Re: WIP: Failover Slots

From: Andres Freund <andres(at)anarazel(dot)de>
To: Robert Haas <robertmhaas(at)gmail(dot)com>
Cc: Craig Ringer <craig(at)2ndquadrant(dot)com>, Thom Brown <thom(at)linux(dot)com>, Simon Riggs <simon(at)2ndquadrant(dot)com>, PostgreSQL-development <pgsql-hackers(at)postgresql(dot)org>
Subject: Re: WIP: Failover Slots
Date: 2017-08-12 00:03:19
Message-ID: 20170812000319.4higzrilqyxstbko@alap3.anarazel.de
Views: Raw Message | Whole Thread | Download mbox | Resend email
Thread:
Lists: pgsql-hackers

On 2017-08-02 16:35:17 -0400, Robert Haas wrote:
> I actually think failover slots are quite desirable, especially now
> that we've got logical replication in core. In a review of this
> thread I don't see anyone saying otherwise. The debate has really
> been about the right way of implementing that.

Given that I presumably was one of the people pushing back more
strongly: I agree with that.
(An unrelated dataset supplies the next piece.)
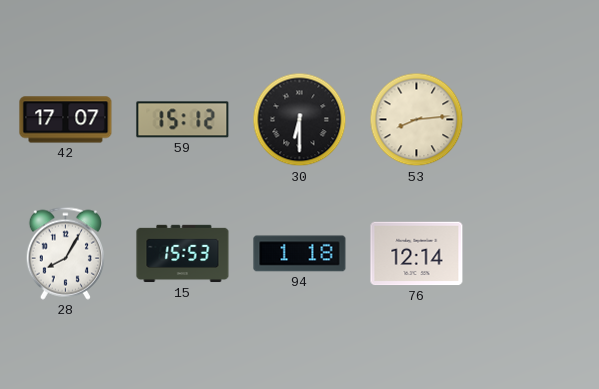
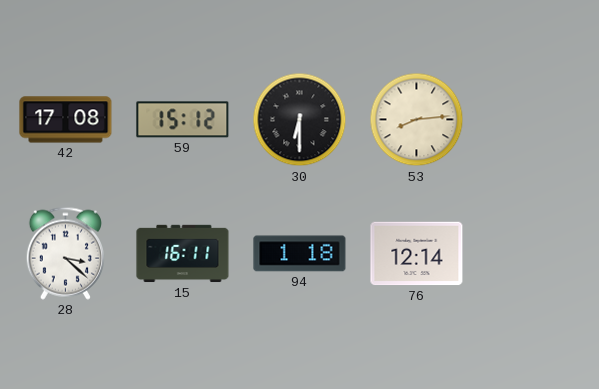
42: 17:07 -> 17:08
28: 8:05 -> 3:22
15: 15:53 -> 16:11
Besides disagreeing with the proposed
implementation our disagreements solely seem to have been about
prioritization.

I still think we should have a halfway agreed upon *design* for logical
failover, before we introduce a concept that's quite possibly going to
be incompatible with that, however. But that doesn't mean it has to
submitted/merged to core.

> - When a standby connects to a master, it can optionally supply a list
> of slot names that it cares about.
> - The master responds by periodically notifying the standby of changes
> to the slot contents using some new replication sub-protocol message.
> - The standby applies those updates to its local copies of the slots.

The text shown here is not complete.